The total regional expenditure on housing and economic development exceeded $354 million. The City of Minneapolis spent by far the most, with expenditures of $121 million, more than the next four highest cities combined. Being the largest, and one of the oldest cities in the region, this seems to make sense. Along with Minneapolis, the top five in absolute expenditures included St. Paul, Bloomington, Brooklyn Park, and Roseville. All of these cities are large in terms of population, making high levels of expenditure understandable. However, a large population did not entirely predict high levels of expenditure. Notably, St. Louis Park and Richfield recorded the 6th and 7th highest absolute expenditures, but were 17th and 23rd largest in population. Because of the substantial variation in the population among the cities and towns considered, I examined expenditure using two additional measures. The first was spending as a percent of total expenditure and the second was spending per capita. In six cities in the region, expenditures on housing and economic development exceeded 20% of total 2009 expenditures. In the City of Roseville, expenditures on housing and economic development accounted for more than 27% of all city expenditures. A calculation of spending per capita revealed incredible variation from city to city. The highest spent over $300 per person, and the lowest spent $0.

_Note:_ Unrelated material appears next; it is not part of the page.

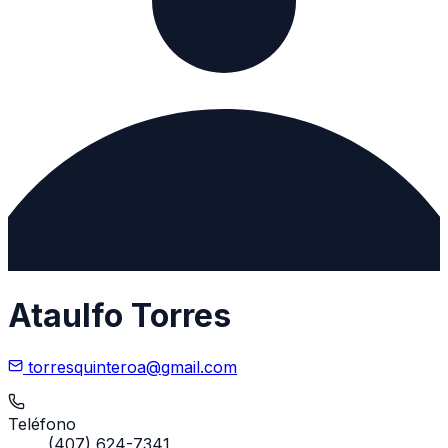
Ataulfo Torres
torresquinteroa@gmail.com
Teléfono
(407) 624-7341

While the highest levels of expenditure are interesting, perhaps more interesting are the lowest. 49 of the 140 cities examined spent absolutely nothing on housing and economic development. Admittedly, many of the cities that spent nothing were small in population, but not when considered collectively. The combined population of the 49 cities that spent nothing was over 168,000, about twice the size of Bloomington. These 168,000 people are in a way “free-riders” who benefit from expenditures made by other cities, while their government spends nothing. One rebuttal to this critique might be that the 49 cities that spend nothing lack the ability to pay. In order to address this I evaluated ability to pay at the local government level by investigating taxable tax capacity. To compare the 49 cities with zero expenditure to the 91 cities with expenditures, I compared the median tax capacity per person of the two groups of cities. The median tax capacity per person of the 49 “free-rider” cities was $1,441. By comparison, the median tax capacity per person of the other 91 cities was $254 lower.

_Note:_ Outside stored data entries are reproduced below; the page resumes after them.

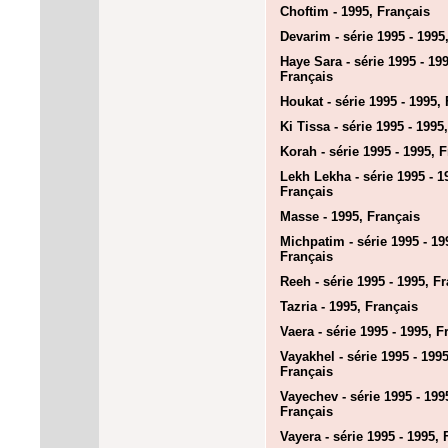
Choftim - 1995, Français
Devarim - série 1995 - 1995
Haye Sara - série 1995 - 199
Français
Houkat - série 1995 - 1995,
Ki Tissa - série 1995 - 1995
Korah - série 1995 - 1995, 
Lekh Lekha - série 1995 - 1
Français
Masse - 1995, Français
Michpatim - série 1995 - 19
Français
Reeh - série 1995 - 1995, F
Tazria - 1995, Français
Vaera - série 1995 - 1995, F
Vayakhel - série 1995 - 1995
Français
Vayechev - série 1995 - 199
Français
Vayera - série 1995 - 1995,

I also examined 43 Townships. 42 of 43 recorded zero expenditure on housing and economic development. I expected this due in part to the small populations of Townships. The median population was about 1,370 residents. A lack of expenditure is understandable when considering the limited scope and size of township governments. This does not mean that townships lacked the ability to pay. The total population of the 43 townships was nearly 85,000, almost identical to the population of Bloomington (which had the third highest absolute expenditure). I hypothesized that the per capita tax capacity of townships would be lower than cities and this might justify the expenditure gap. This was not the case. Surprisingly, the median tax capacity per person of the 43 Townships was about $1,600, even higher than the per capita tax capacity of the 49 “free-rider” cities, and much higher than the 91 cities that did record expenditures on housing and economic development activities in 2009.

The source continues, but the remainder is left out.